La primera fuente de admiración que tuve por él fue descubrir la obra prolífica que había creado. Murió dejando la herencia de una veintena de novelas. De hecho, me avergonzaba saber lo que había escrito en los primeros años de su vida, baste con recordar que La región más trasparente fue publicada cuando apenas tenía 30 años. Por si fuera poco, antes de morir dejó en imprenta dos libros pendientes de publicar: uno de ellos sobre Nietzsche titulado Federico en su balcón y el otro denominado Personas, éste último un texto en el que habla de seres fundamentales en su vida como Pablo Neruda, Susan Sontag, Cortázar, Lázaro Cárdenas y André Malraux, entre otros.

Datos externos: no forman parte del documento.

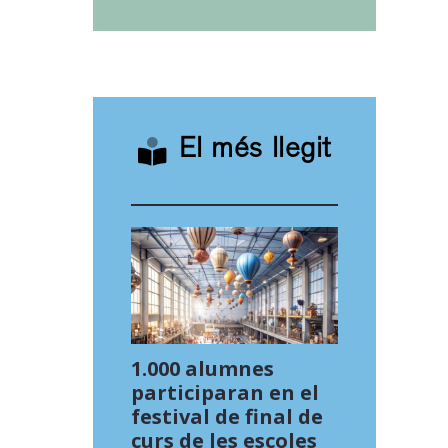
El més llegit
1.000 alumnes
participaran en el
festival de final de
curs de les escoles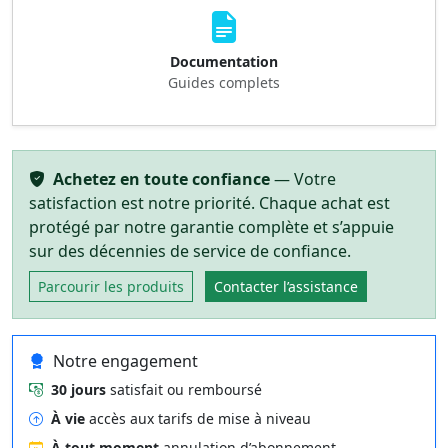
Documentation
Guides complets
Achetez en toute confiance
— Votre
satisfaction est notre priorité. Chaque achat est
protégé par notre garantie complète et s’appuie
sur des décennies de service de confiance.
Parcourir les produits
Contacter l’assistance
Notre engagement
30 jours
satisfait ou remboursé
À vie
accès aux tarifs de mise à niveau
À tout moment
annulation d’abonnement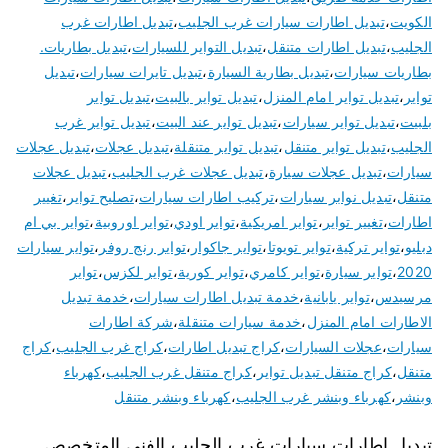
الكويت
،
تبديل اطارات سيارات غرب الجليب
،
تبديل اطارات غرب
الجليب
،
تبديل اطارات متنقل
،
تبديل التواير للسيارات
،
تبديل بطاريات.
بطاريات سيارات
،
تبديل بطارية السيارة
،
تبديل تايرات سيارات
،
تبديل
تواير
،
تبديل تواير امام المنزل
،
تبديل تواير بالبيت
،
تبديل تواير
بلبيت
،
تبديل تواير سيارات
،
تبديل تواير عند البيت
،
تبديل تواير غرب
الجليب
،
تبديل تواير متنقل
،
تبديل تواير متنقلة
،
تبديل عجلات
،
تبديل عجلات
سيارات
،
تبديل عجلات سيارة
،
تبديل عجلات غرب الجليب
،
تبديل عجلات
متنقل
،
تبديل نوابر سيارات
،
تركيب اطارات سيارات
،
تصليح تواير
،
تغيير
اطارات
،
تغيير تواير
،
تواير امريكية
،
تواير اودي
،
تواير اوروبية
،
تواير بي ام
دبليو
،
تواير تركية
،
تواير تويوتا
،
تواير جاكوار
،
تواير رنج روفر
،
تواير سيارات
2020
،
تواير سيارة
،
تواير كامري
،
تواير كورية
،
تواير لكزس
،
تواير
مرسيدس
،
تواير يابانية
،
خدمة تبديل اطارات سيارات
،
خدمة تبديل
الاطارات امام المنزل
،
خدمة سيارات متنقلة
،
شركة اطارات
سيارات
،
عجلات السيارات
،
كراج تبديل اطارات
،
كراج غرب الجليب
،
كراج
متنقل
،
كراج متنقل تبديل تواير
،
كراج متنقل غرب الجليب
،
كهرباء
وبنشر
،
كهرباء وبنشر غرب الجليب
،
كهرباء وبنشر متنقل
تبديل اطارات سيارات غرب الجليب الفني المتخصص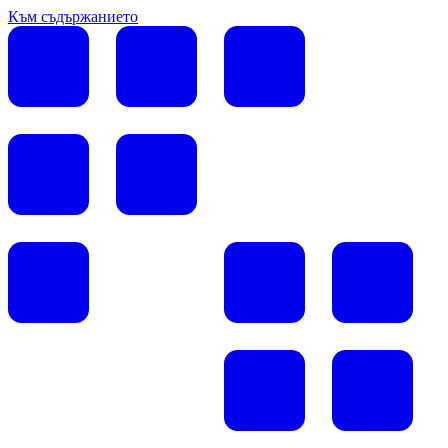
Към съдържанието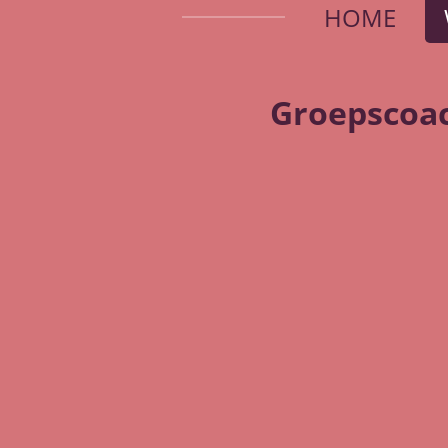
HOME
Groepscoac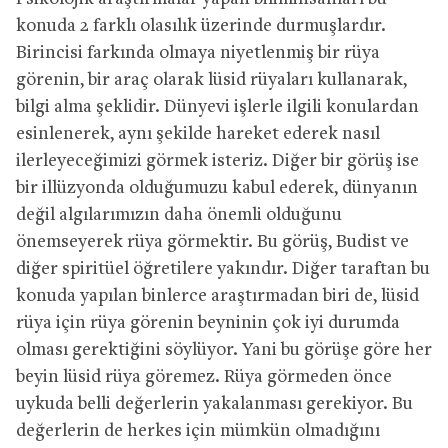
konuda 2 farklı olasılık üzerinde durmuşlardır.
Birincisi farkında olmaya niyetlenmiş bir rüya
görenin, bir araç olarak lüsid rüyaları kullanarak,
bilgi alma şeklidir. Dünyevi işlerle ilgili konulardan
esinlenerek, aynı şekilde hareket ederek nasıl
ilerleyeceğimizi görmek isteriz. Diğer bir görüş ise
bir illüzyonda olduğumuzu kabul ederek, dünyanın
değil algılarımızın daha önemli olduğunu
önemseyerek rüya görmektir. Bu görüş, Budist ve
diğer spiritüel öğretilere yakındır. Diğer taraftan bu
konuda yapılan binlerce araştırmadan biri de, lüsid
rüya için rüya görenin beyninin çok iyi durumda
olması gerektiğini söylüyor. Yani bu görüşe göre her
beyin lüsid rüya göremez. Rüya görmeden önce
uykuda belli değerlerin yakalanması gerekiyor. Bu
değerlerin de herkes için mümkün olmadığını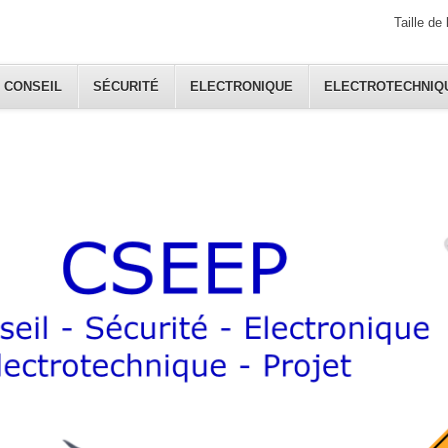
Taille de 
CONSEIL
SÉCURITÉ
ELECTRONIQUE
ELECTROTECHNIQ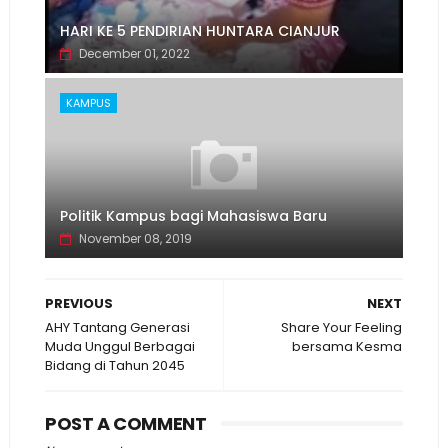
HARI KE 5 PENDIRIAN HUNTARA CIANJUR
December 01, 2022
KAMPUS
Politik Kampus bagi Mahasiswa Baru
November 08, 2019
PREVIOUS
NEXT
AHY Tantang Generasi
Share Your Feeling
Muda Unggul Berbagai
bersama Kesma
Bidang di Tahun 2045
POST A COMMENT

El extremo de esta disciplina innegable fue que el día su muerte apareció en la prensa escrita un artículo al que tituló Viva el socialismo donde expresó el desafío de la sociedad civil en Francia.
Lo anterior fue importante, pero sobre todo me provocó una agradable sorpresa encontrar que el mundo se podía ver de formas diversas, más allá de lo que se percibía a simple vista. En especial, me seducía la idea de ver de otro modo la realidad, una forma especial de comprender las formas básicas de la condición humana. Sobre todo me emocionaba la forma cómo reivindicaba las civilizaciones prehispánicas -como la revaloración de los mitos- con un estilo casi cinematográfico. Fiel a su vocación literaria, distinguía la diferencia entre el registro de la exactitud y el registro de la verdad para comprender cómo vivir con los sueños en la realidad.
Hasta donde yo sé, los vínculos con Aguascalientes fueron muy breves. Apenas recuerdo una frase, también breve, sobre las impresiones que tenía en una de sus novelas sobre la Feria de San Marcos, las pretensiones inútiles de algunos directores del ICA para traerlo a la ciudad y, muy especialmente, conservo en mi memoria la anécdota del director del Museo Guadalupe Posada, de hace algunos años, cuando me confesó que Fuentes había realizado una visita espontánea al citado museo aprovechando que se encontraba de visita en la vecina ciudad de Zacatecas. El director de ese museo vio, en los ojos de Fuentes, sorprendido por la sencillez del Museo y la belleza de los grabados apenas separados del escritor por un cristal.
Esa anécdota me recordó que el creador de Aura, tanto en sus textos y actitudes, como está de viajar solamente para ver los grabados de Posada, siempre nos decía qué hacer. Definitivamente hay voces que nacen y mueren al instante, y hay otras que dejan eco. Ojalá que esa estela de su pensamiento sea de largo aliento. Murió cuando más lo necesitábamos. Nos va hacer mucha falta.